If a PERMANOVA is not permissible, there is another multivariate equivalent to ANOVA, called ANOSIM [25]. ANOSIM is a randomization-based method to analyze differences by comparing dissimilarity matrices of ranked data. It is less robust than PERMANOVA /Adonis, as it does not compare the distances directly. ANOSIM produces an R-statistic, which shows increasing differences in community composition on a scale of 0–1. The accompanying P-value shows if the R-value is significant or not. This is how the ANOSIM is called in R:

anosim.otu=anosim(vegdist(otu.table),grouping=otu.map$Treatment,permutations=999)

This will produce a summary:

summary(anosim.otu)

And this will produce a boxplot of the result:

plot(anosim.otu)

Lastly, a simper analysis [25] can yield information about which OTUs contributed most to the observed dissimilarity between the treatments/locations. It is called as follows:

sim<- with(otu.map, simper(otu.table, Treatment))
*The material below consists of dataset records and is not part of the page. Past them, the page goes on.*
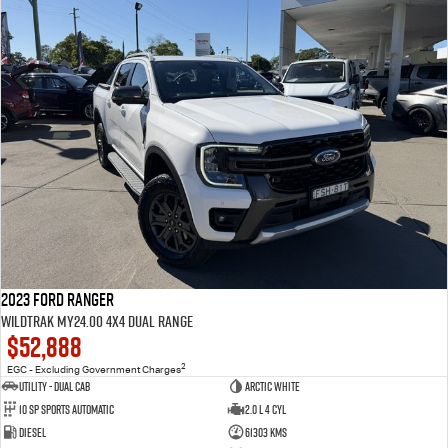
2023 Ford Ranger
Wildtrak MY24.00 4X4 Dual Range
$52,888
2
EGC - Excluding Government Charges
Utility - Dual Cab
Arctic White
10 Sp Sports Automatic
2.0 L 4 Cyl
Diesel
61303 Kms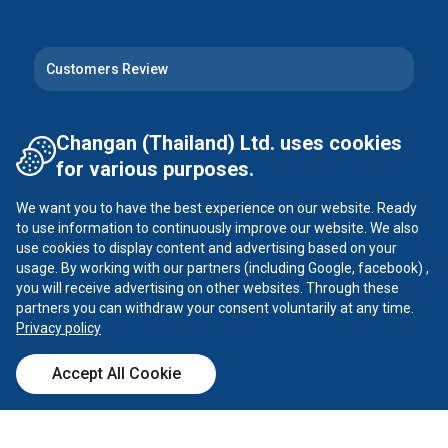
Customers Review
Follow Us
Changan (Thailand) Ltd. uses cookies
for various purposes.
Instagram
Facebook
We want you to have the best experience on our website. Ready
Tiktok
YouTube
to use information to continuously improve our website. We also
use cookies to display content and advertising based on your
usage. By working with our partners (including Google, facebook) ,
X
you will receive advertising on other websites. Through these
partners you can withdraw your consent voluntarily at any time.
Privacy policy
CHANGAN ©
2026
all rights reserved
Accept All Cookie
Privacy Policy
Call Center
Dealer
Test Drive
Calculator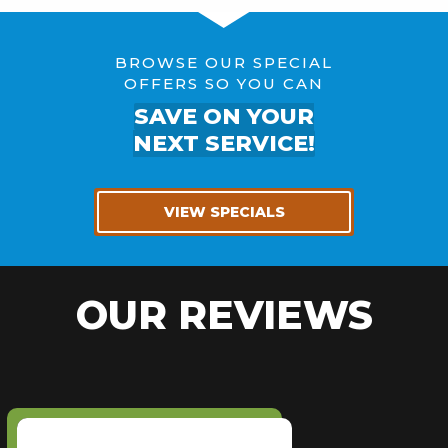
BROWSE OUR SPECIAL
OFFERS SO YOU CAN
SAVE ON YOUR
NEXT SERVICE!
VIEW SPECIALS
OUR REVIEWS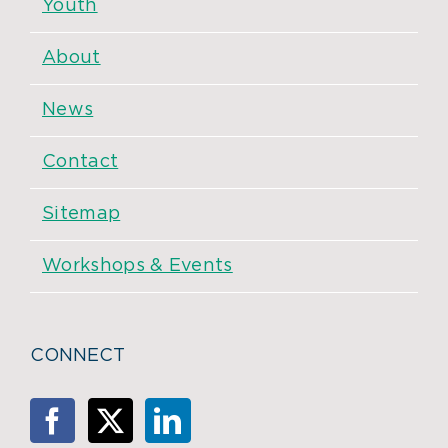
Youth
About
News
Contact
Sitemap
Workshops & Events
CONNECT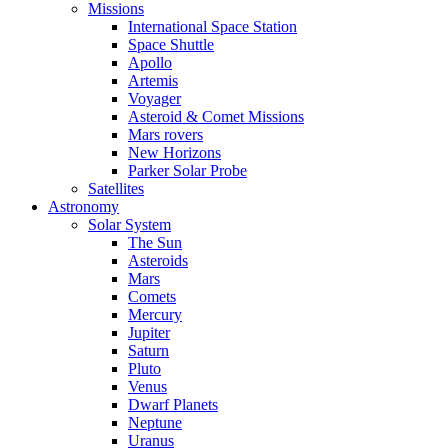
Missions
International Space Station
Space Shuttle
Apollo
Artemis
Voyager
Asteroid & Comet Missions
Mars rovers
New Horizons
Parker Solar Probe
Satellites
Astronomy
Solar System
The Sun
Asteroids
Mars
Comets
Mercury
Jupiter
Saturn
Pluto
Venus
Dwarf Planets
Neptune
Uranus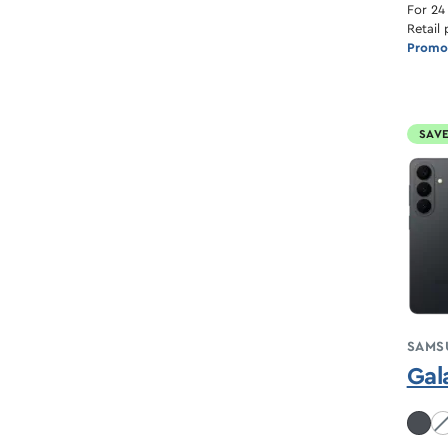
For 24
Retail 
Promot
SAVE
SAMS
Gal
Co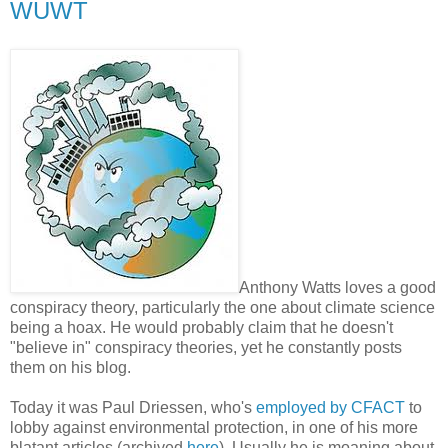
WUWT
Anthony Watts loves a good
conspiracy theory, particularly the one about climate science
being a hoax. He would probably claim that he doesn't
"believe in" conspiracy theories, yet he constantly posts
them on his blog.
Today it was Paul Driessen, who's
employed by CFACT
to
lobby against environmental protection, in one of his more
blatant articles (archived
here
). Usually he is moaning about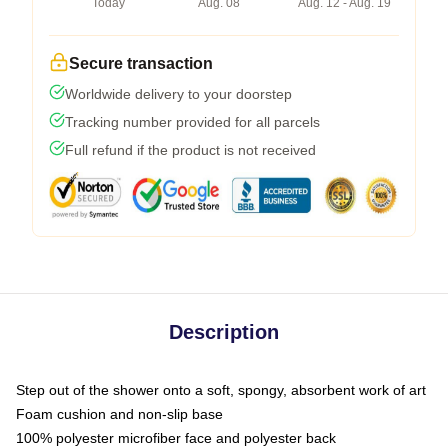
Today
Aug. 08
Aug. 12 - Aug. 19
Secure transaction
Worldwide delivery to your doorstep
Tracking number provided for all parcels
Full refund if the product is not received
Description
Step out of the shower onto a soft, spongy, absorbent work of art
Foam cushion and non-slip base
100% polyester microfiber face and polyester back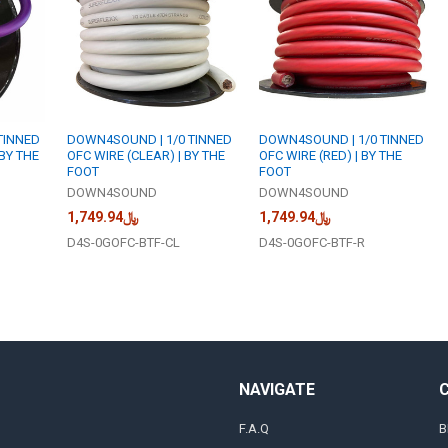
TINNED
DOWN4SOUND | 1/0 TINNED
DOWN4SOUND | 1/0 TINNED
 BY THE
OFC WIRE (CLEAR) | BY THE
OFC WIRE (RED) | BY THE
FOOT
FOOT
DOWN4SOUND
DOWN4SOUND
﷼1,749.94
﷼1,749.94
D4S-0GOFC-BTF-CL
D4S-0GOFC-BTF-R
NAVIGATE
F.A.Q
B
The output can be assessed with the summary command:

summary(sim, ordered=TRUE, digits=3)

3.4.4 Further Analysis Options

This is only a small selection of analysis methods that can be performed in R and exploration is encouraged. Additionally, there are software packages such as MEGAN [26] or PICRUSt [27], which can offer additional workflows for data in biom format to explore metagenome data further.

4 Notes

  1. 1.

    If you collect from more than one location without being able to acid wash the equipment in between, please pump sterilized, deionized water through the equipment (bar filter) between locations. If that isn’t possible, pump river water from the next location through your bottle before you start to filter (not recommended unless there is no better option ).

  2. 2.

    Wherever practical, samples should be collected at midstream/offshore rather than nearshore. Samples collected from midstream/offshore reduce the possibilities of contamination (e.g., back eddies or seepage from nearshore soils). The most important issue to consider when deciding where the sample should be collected from is safety. If the flow is sufficiently slow and shallow for the collector to wade, e.g., into a stream without risk, then the sample can be collected at a depth where there is no risk that water might flow into the waders from above.

  3. 3.

    Record:

    • How much water you filtered

    • The time taken to filter the sample

    • Your observations about the color of the filter

    • If you collected from the stream bank or mid-river

  4. 4.

    QIIME can be installed natively on Linux (qiime.org) and Mac OS X (www.wernerlab.org/software/macqiime/) or can be run on Windows via VirtualBox (www.virtualbox.org). QIIME comes pre-installed and pre-configured on Bio-Linux, an open-source curated Linux distribution for bioinformaticians (environmentalomics.org/bio-linux/).